The Dead were never a rock band in the strict sense. They functioned as a moving equilibrium—a push-pull between chaos and trance. Tyner understood that duality. As Coltrane’s right hand, he held space for ecstatic expansion without abandoning form. That’s what Weir heard. And it’s what Grossmann has traced back to its source.
“Grateful Dead music is inviting,” Grossmann notes. “It’s open for interpretation, yet very definitive—an incredible mix.”
It’s also spiritual music that didn’t begin in jazz, but welcomed it. And among today’s improvisers, few have carried Coltrane’s lineage of modal transcendence more consistently than Muriel Grossmann.
“Walk Spirit, Talk Spirit” (McCoy Tyner)
Premiering on Enlightenment (1973), recorded live at Montreux, this track became one of Tyner’s most powerful statements. Backed by Azar Lawrence, Juney Booth, and Alphonse Mouzon, Tyner stretches a simple modal riff into 25 minutes of dynamic, mantra-like expansion. It quickly became a staple of his live shows and is now a cornerstone of spiritual jazz. Grossmann calls it “a tune I always wanted to play,” and it’s easy to understand why.
“Contemplation” (McCoy Tyner)
From The Real McCoy (1967)—Tyner’s Blue Note debut as a leader—“Contemplation” signaled a turn inward. Alongside Ron Carter, Elvin Jones, and Joe Henderson, Tyner used space and stillness as tools, building a meditative mood without sentimentality. This piece has quietly become one of his most beloved ballads—slow-burning, soulful, and elemental.
“The Music Never Stopped” (Weir/Barlow)
First released on Blues for Allah in 1975, this Bob Weir and John Perry Barlow collaboration brought funkier, sharper rhythms into the Dead’s vocabulary. The groove is unmistakable, and the song’s lyric is a meta-commentary on the act of playing music, creating immediate resonance with the Grateful Dead’s audience. Donna Jean Godchaux’s vocal refrain, “There’s a band out on the highway…” became a kind of rallying cry, yet underneath is a subtle tension: how do we stay present while everything’s changing? It became an instant live favorite, and remained a live staple in the Dead (and post-Dead) repertoire.

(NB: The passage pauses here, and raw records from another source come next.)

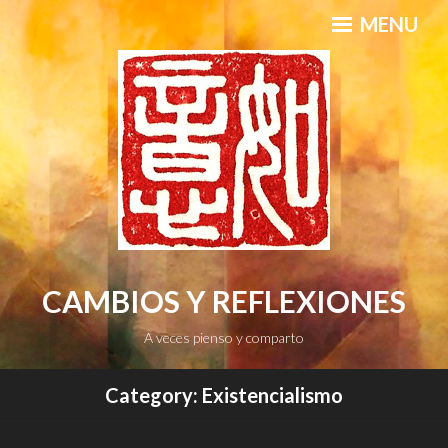
Skip
MENU
to
content
CAMBIOS Y REFLEXIONES
A veces pienso y comparto
Category:
Existencialismo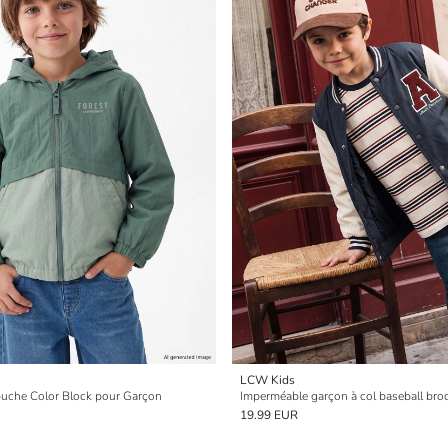
LCW Kids
uche Color Block pour Garçon
Imperméable garçon à col baseball bro
19.99 EUR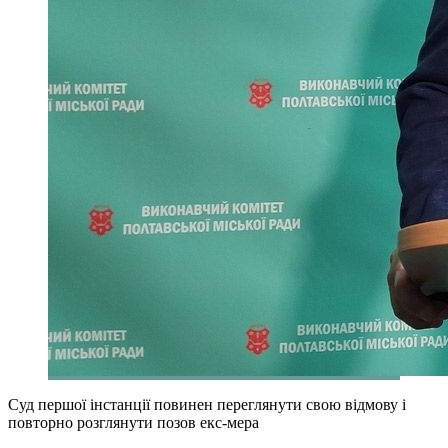
Суд першої інстанції повинен переглянути свою відмову і
повторно розглянути позов екс-мера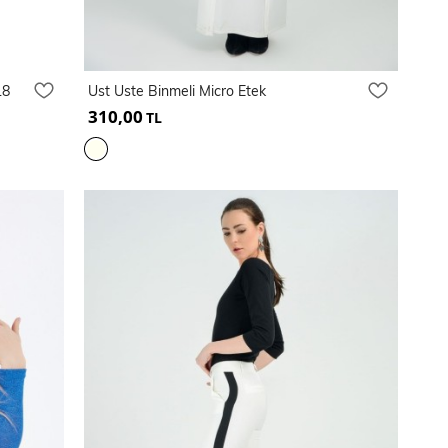
18
Ust Uste Binmeli Micro Etek
310,00
TL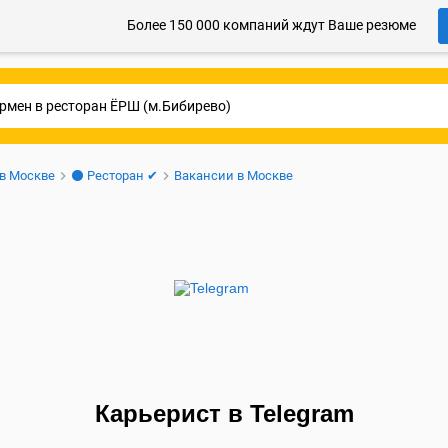
Более 150 000 компаний ждут Ваше резюме
 в Москве
⚫ Ресторан ✔
Вакансии в Москве
Карьерист в Telegram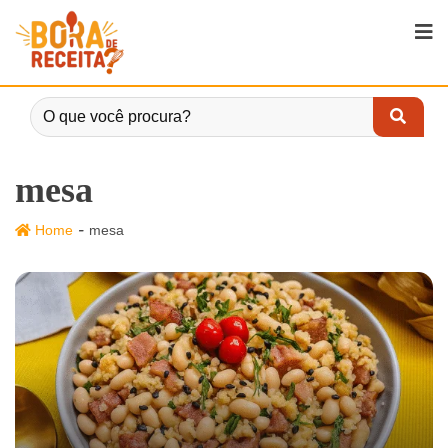
mesa
-
Home
mesa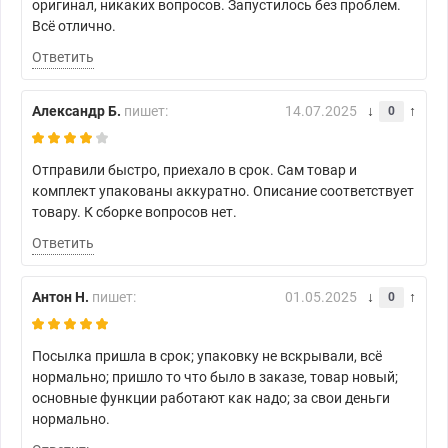
оригинал, никаких вопросов. Запустилось без проблем.
Всё отлично.
Ответить
Александр Б.
пишет:
14.07.2025
0
Отправили быстро, приехало в срок. Сам товар и
комплект упакованы аккуратно. Описание соответствует
товару. К сборке вопросов нет.
Ответить
Антон Н.
пишет:
01.05.2025
0
Посылка пришла в срок; упаковку не вскрывали, всё
нормально; пришло то что было в заказе, товар новый;
основные функции работают как надо; за свои деньги
нормально.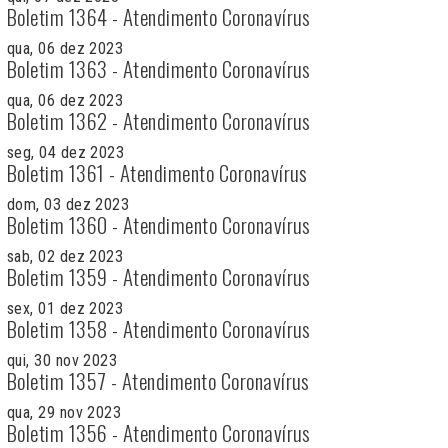
Boletim 1364 - Atendimento Coronavírus
qua, 06 dez 2023
Boletim 1363 - Atendimento Coronavírus
qua, 06 dez 2023
Boletim 1362 - Atendimento Coronavírus
seg, 04 dez 2023
Boletim 1361 - Atendimento Coronavírus
dom, 03 dez 2023
Boletim 1360 - Atendimento Coronavírus
sab, 02 dez 2023
Boletim 1359 - Atendimento Coronavírus
sex, 01 dez 2023
Boletim 1358 - Atendimento Coronavírus
qui, 30 nov 2023
Boletim 1357 - Atendimento Coronavírus
qua, 29 nov 2023
Boletim 1356 - Atendimento Coronavírus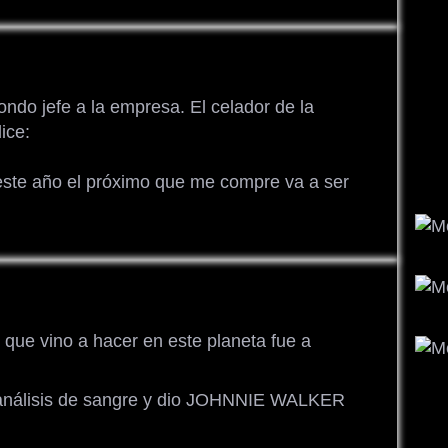
ondo jefe a la empresa. El celador de la
ice:
 este año el próximo que me compre va a ser
o que vino a hacer en este planeta fue a
n análisis de sangre y dio JOHNNIE WALKER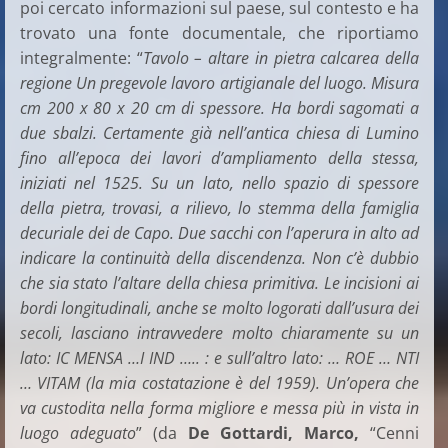
poi cercato informazioni sul paese, sul contesto e ha
trovato una fonte documentale, che riportiamo
integralmente: “
Tavolo – altare in pietra calcarea della
regione Un pregevole lavoro artigianale del luogo. Misura
cm 200 x 80 x 20 cm di spessore. Ha bordi sagomati a
due sbalzi. Certamente già nell’antica chiesa di Lumino
fino all’epoca dei lavori d’ampliamento della stessa,
iniziati nel 1525. Su un lato, nello spazio di spessore
della pietra, trovasi, a rilievo, lo stemma della famiglia
decuriale dei de Capo. Due sacchi con l’aperura in alto ad
indicare la continuità della discendenza. Non c’è dubbio
che sia stato l’altare della chiesa primitiva. Le incisioni ai
bordi longitudinali, anche se molto logorati dall’usura dei
secoli, lasciano intravvedere molto chiaramente su un
lato: IC MENSA …I IND ….. : e sull’altro lato: … ROE … NTI
… VITAM (la mia costatazione è del 1959). Un’opera che
va custodita nella forma migliore e messa più in vista in
luogo adeguato
” (da
De Gottardi, Marco,
“Cenni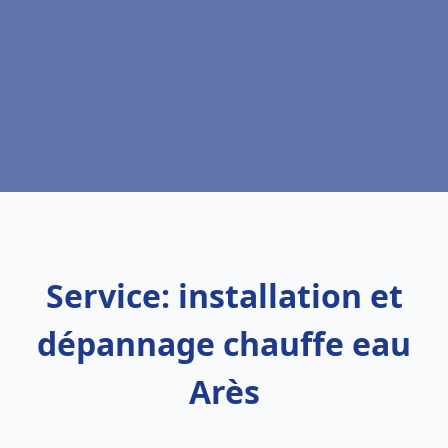
Service: installation et
dépannage chauffe eau
Arès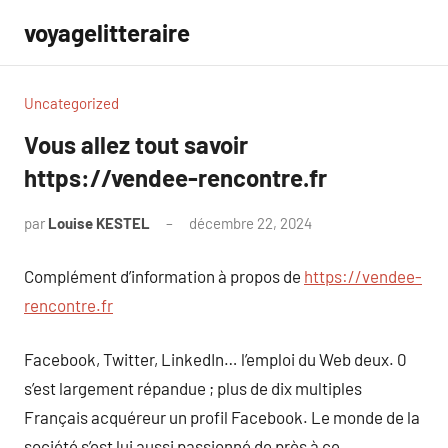
Aller
voyagelitteraire
au
contenu
Uncategorized
Vous allez tout savoir
https://vendee-rencontre.fr
par
Louise KESTEL
décembre 22, 2024
Aucun
commentaire
Complément d’information à propos de
https://vendee-
rencontre.fr
Facebook, Twitter, LinkedIn… l’emploi du Web deux. 0
s’est largement répandue ; plus de dix multiples
Français acquéreur un profil Facebook. Le monde de la
société s’est lui aussi passionné de près à ce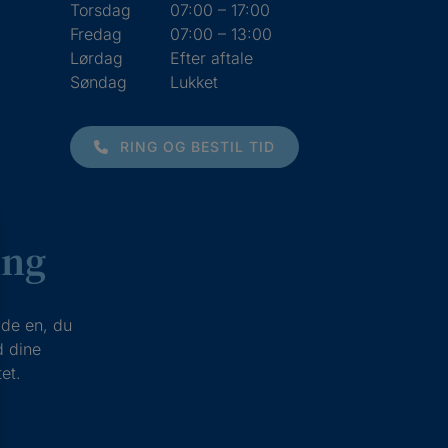
Torsdag
07:00 – 17:00
Fredag
07:00 – 13:00
Lørdag
Efter aftale
Søndag
Lukket
RING OG BESTIL TID
ing
læde en, du
d dine
et.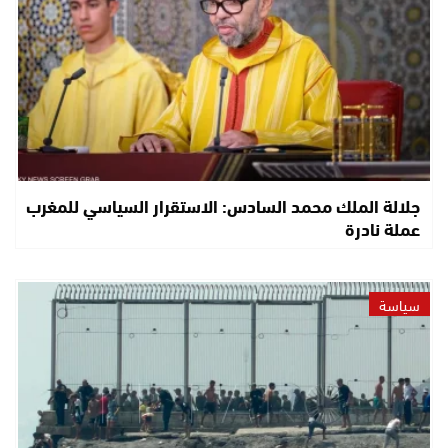
جلالة الملك محمد السادس: الاستقرار السياسي للمغرب
عملة نادرة
سياسة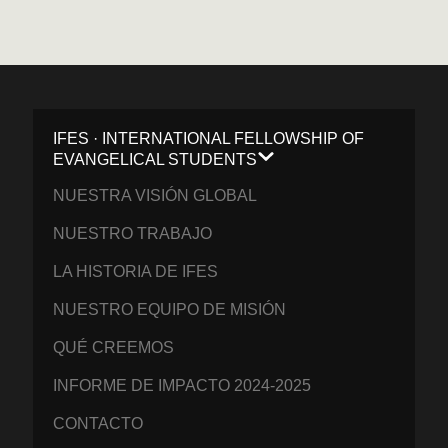
IFES · INTERNATIONAL FELLOWSHIP OF
EVANGELICAL STUDENTS
NUESTRA VISIÓN GLOBAL
NUESTRO TRABAJO
LA HISTORIA DE IFES
NUESTRO EQUIPO DE MISIÓN
QUÉ CREEMOS
INFORME DE IMPACTO 2024-2025
CONTACTO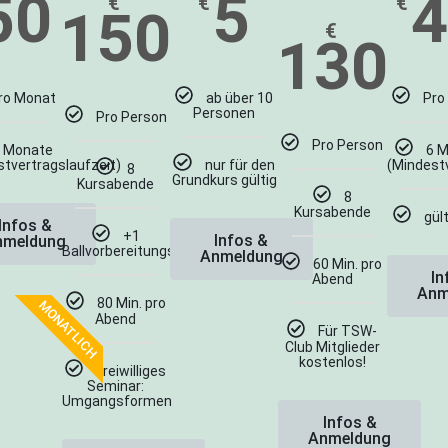
50
5
€
€
€
150
€
130
ro Monat
ab über 10
Pro
Personen
Pro Person
Pro Person
6 Monate
6 
stvertragslaufzeit)
nur für den
(Mindestv
8
Grundkurs gültig
Kursabende
8
Kursabende
gül
Infos &
+1
Infos &
nmeldung
Ballvorbereitungsabend
Anmeldung
60 Min. pro
In
Abend
Anm
80 Min. pro
MONATLICH
Abend
Für TSW-
Club Mitglieder
kostenlos!
Freiwilliges
Seminar:
Umgangsformen
Infos &
Anmeldung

“The Other One” (Grateful Dead)
Initially emerging in live Dead shows in 1967 as part of a longer suite that began with “Cryptical Envelopment,” this song was initially titled “The Faster We Go, The Rounder We Get.” That morphed into “The Other One,” which became one of the band’s central jam vehicles from the late ’60s through the mid-’70s. It evolved into one of the Dead’s most explosive improvisational vehicles, driven by Phil Lesh’s iconic “bass bomb” intros and prone to spiraling into dissonant ecstasy before snapping back into form. Grossmann’s version is elemental, starting from a subterranean pulse and building upward through free-time swirl and modal ascent. You can hear how much this band trusts the music to reveal itself. Tyner’s shadow is here too, in the way the rhythm builds from open fifths and stacked harmonies into full-spectrum lift-off. The Dead’s original versions often flared into chaos. Grossmann refracts that energy into a spiritual jazz exploration—splintered sunlight through a modal prism.
And the Band Keeps Playing On
It would be easy to present this as a concept album. Tyner meets the Dead. Jazz meets jam. Two cultures, one filter. But that’s not what’s happening here.
Grossmann isn’t making a point. She’s making music.
Her approach is neither fusion nor homage, transforming Tyner’s spiritual solemnity and the Dead’s cosmic looseness from contradictory to complementary. Muriel’s “filter” isn’t one of subtraction or removal, but of reshaping, like altering a photograph with color and light, until the subject remains but the mood and meaning shift.
As the Dead mark their 60th anniversary in 2025 and the Coltrane centennial approaches in 2026, this album reminds us that their music isn’t a relic to be celebrated once a century, but a living current—one that still speaks, instructs, and carries the spirit forward.
The faster we go, the rounder we get.